I imagined myself convulsing on the floor, white foamy spittle on my lips, their helpless faces as they scrambled for a phone. It would be too late. I’d already be dead.
Was there any chance that I could run? I had no money, no phone, no contacts, and certainly no life skills—even I wasn’t naive enough to think I could make it as a runaway. I looked to the windows.
I had been so distracted
that I hadn’t even realized that they were covered in bars.
I was given clean sheets for a lumpy twin bed; on the top bunk was a dark-haired boy with a sparse mustache that belied his age. Fourteen, fifteen, maybe. In the night I heard him weeping, which gave me an erection for reasons I couldn’t explain.
Dizzy from hunger, I ate macaroni and cheese for breakfast. I poured myself a tumbler of milk and mixed a few tablespoons of Nesquik chocolate into the glass with a long spoon. The taste was chalky and saccharine. After, in the privacy of the bedroom, I nursed my protuberant stomach with one hand.
And then, in the bathroom, one of the escorts sat on the toilet and watched me as I lathered my face with shaving cream and ran a razor across my chin. Hand quivering, I swiped my neck. A stinging, the metallic smell of blood, a crimson glistening. He grabbed my hand.
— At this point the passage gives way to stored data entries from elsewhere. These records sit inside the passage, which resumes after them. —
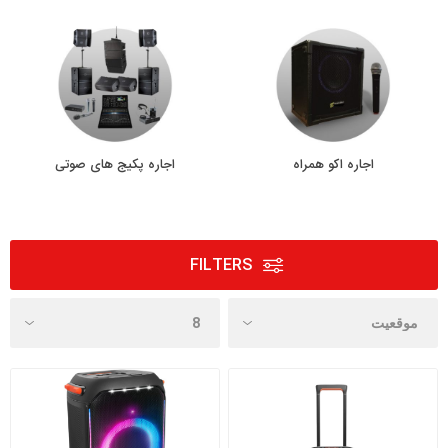
اجاره اکو همراه
اجاره پکیج های صوتی
FILTERS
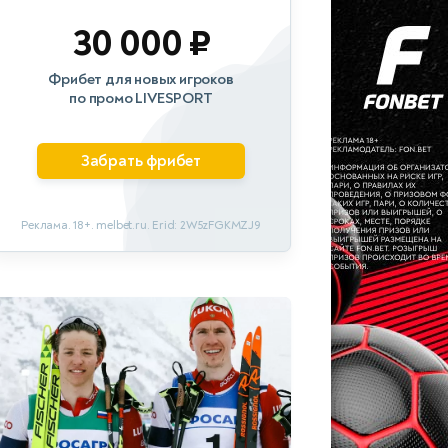
30 000 ₽
Фрибет для новых игроков
по промо LIVESPORT
Забрать фрибет
Реклама. 18+. melbet.ru. Erid: 2W5zFGKMZJ9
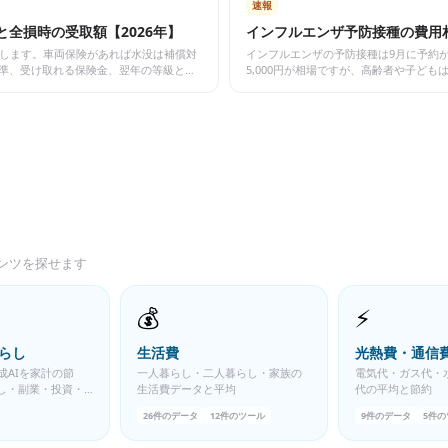
速報
全損時の受取額【2026年】
インフルエンザ予防接種の費用相
中します。車両保険があれば水没は補償対
インフルエンザの予防接種は9月に予約が
準、受け取れる保険金、翌年の等級と保
5,000円が相場ですが、高齢者や子ど
成の対象条件、接種時期の考え方、医療
ンツを探せます
💰
⚡
暮らし
生活費
光熱費・通信
生成AIを家計の節
一人暮らし・二人暮らし・家族の
電気代・ガス代・
し・副業・投資・
生活費データと平均
代の平均と節約
践ガイド。暮らし
26
件のデータ
12
件のツール
9
件のデータ
5
件の
どう使うかをまとめ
“You’re finished,” he said. It had been an accident. Even at my worst, I had never been a self-mutilator.
Later that day, they gave me a letter from my father. It was reasoned, cautious, and positive. He told me that he wanted to see me move into a life without dependence on drugs; that he knew this approach was not in my comfort zone, and he hoped that I would embrace the program as a new and exotic experience (those were his words, “new and exotic”—the absurdity of this was laughable); and that he apologized for not involving me in the decision-making. “I know this will be a great few weeks for you,” he concluded.
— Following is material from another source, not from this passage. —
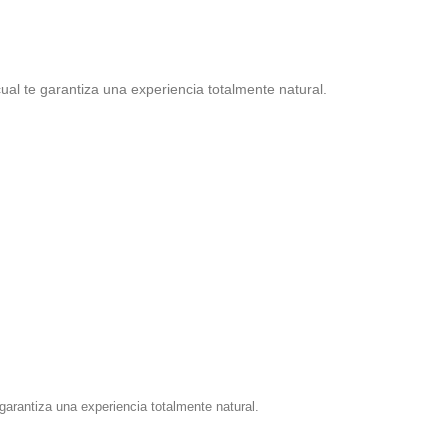
cual te garantiza una experiencia totalmente natural.
garantiza una experiencia totalmente natural.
I gave the letter a cursory read, then tossed it aside.
“Don’t you want to keep that?” Tim asked.
“No,” I said.
Tim picked it up and tucked it away. I hated my father for doing this to me, hated him for his optimism and concern. I had already started going to twelve-step meetings, even if I hadn’t been staying sober. I would have been willing to go to a real rehab. Why was this necessary? Pulling me out of bed in the middle of the night, sending me to some godforsaken shithole in the desert? Making me hike?
It wasn’t, I concluded. The whole thing was bullshit. I would play along for as long as I had to, but my father was dead to me.